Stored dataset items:
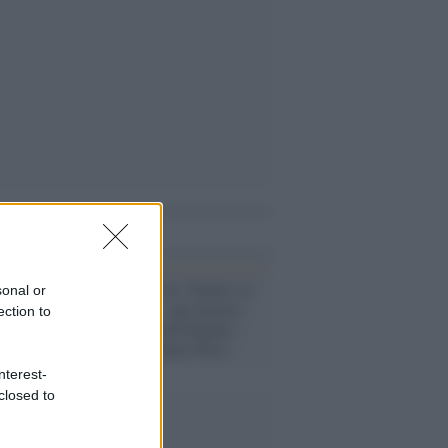
i anche
L'evento /
Al via "Dentro la
sonal or
metamorfosi", una mostra
ection to
per riflettere sull'impatto
umano nel pianeta Terra
nterest-
closed to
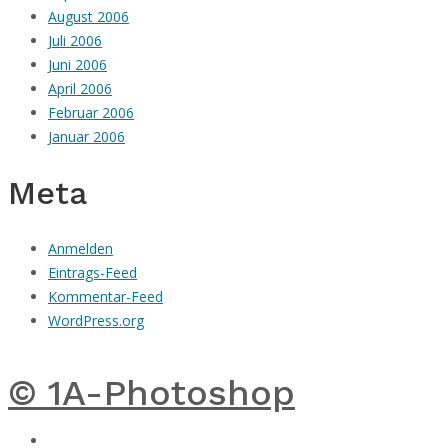
August 2006
Juli 2006
Juni 2006
April 2006
Februar 2006
Januar 2006
Meta
Anmelden
Eintrags-Feed
Kommentar-Feed
WordPress.org
© 1A-Photoshop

▶ _Exercise_: Print every entry verbatim and leave all pictures out.

▶ _Written solution_:
i anche
L'evento /
Al via "Dentro la
sonal or
metamorfosi", una mostra
ection to
per riflettere sull'impatto
umano nel pianeta Terra
nterest-
closed to
August 2006
Juli 2006
Juni 2006
April 2006
Februar 2006
Januar 2006
Meta
Anmelden
Eintrags-Feed
Kommentar-Feed
WordPress.org
© 1A-Photoshop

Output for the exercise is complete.